### What is being asked
Drop the pictures, then repeat every record exactly as it stands.
[Entries provided — start]
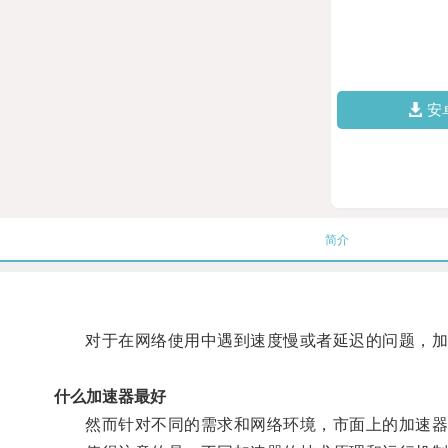
安
简介
对于在网络使用中遇到速度慢或者延迟的问题，加
什么加速器最好
然而针对不同的需求和网络环境，市面上的加速器种类繁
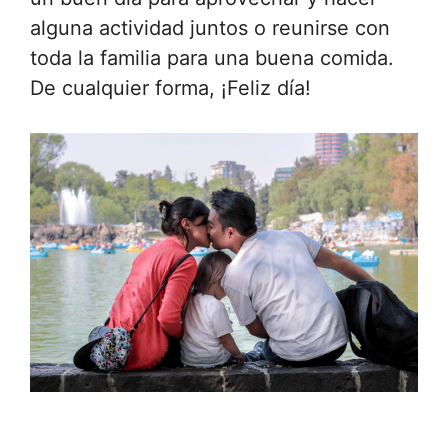
alguna actividad juntos o reunirse con
toda la familia para una buena comida.
De cualquier forma, ¡Feliz día!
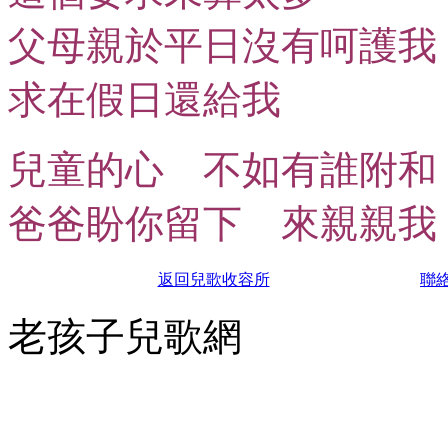
父母親於平日沒有呵護我
求在假日還給我
兒童的心 不如有誰附和
爸爸盼你留下 來親親我
返回兒歌收容所
聯
老孩子兒歌網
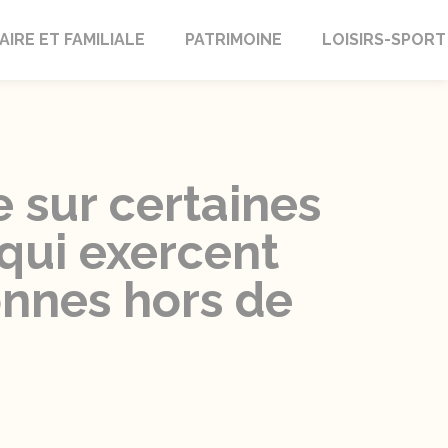
AIRE ET FAMILIALE
PATRIMOINE
LOISIRS-SPORT
e sur certaines
qui exercent
onnes hors de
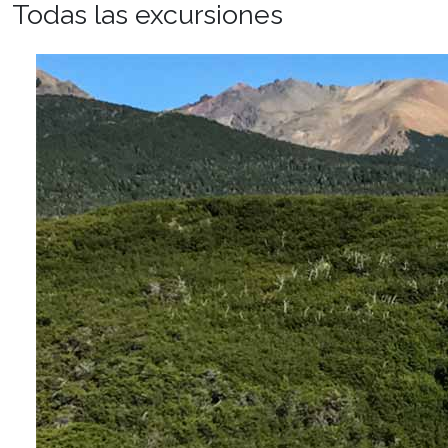
Todas las excursiones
[Entries provided — finish]
### Result of this exercise
安
简介
对于在网络使用中遇到速度慢或者延迟的问题，加
什么加速器最好
然而针对不同的需求和网络环境，市面上的加速器种类繁
alguna actividad juntos o reunirse con
toda la familia para una buena comida.
De cualquier forma, ¡Feliz día!
父母親於平日沒有呵護我
求在假日還給我
兒童的心 不如有誰附和
爸爸盼你留下 來親親我
返回兒歌收容所
聯
老孩子兒歌網
AIRE ET FAMILIALE
PATRIMOINE
LOISIRS-SPORT
e sur certaines
qui exercent
onnes hors de
Todas las excursiones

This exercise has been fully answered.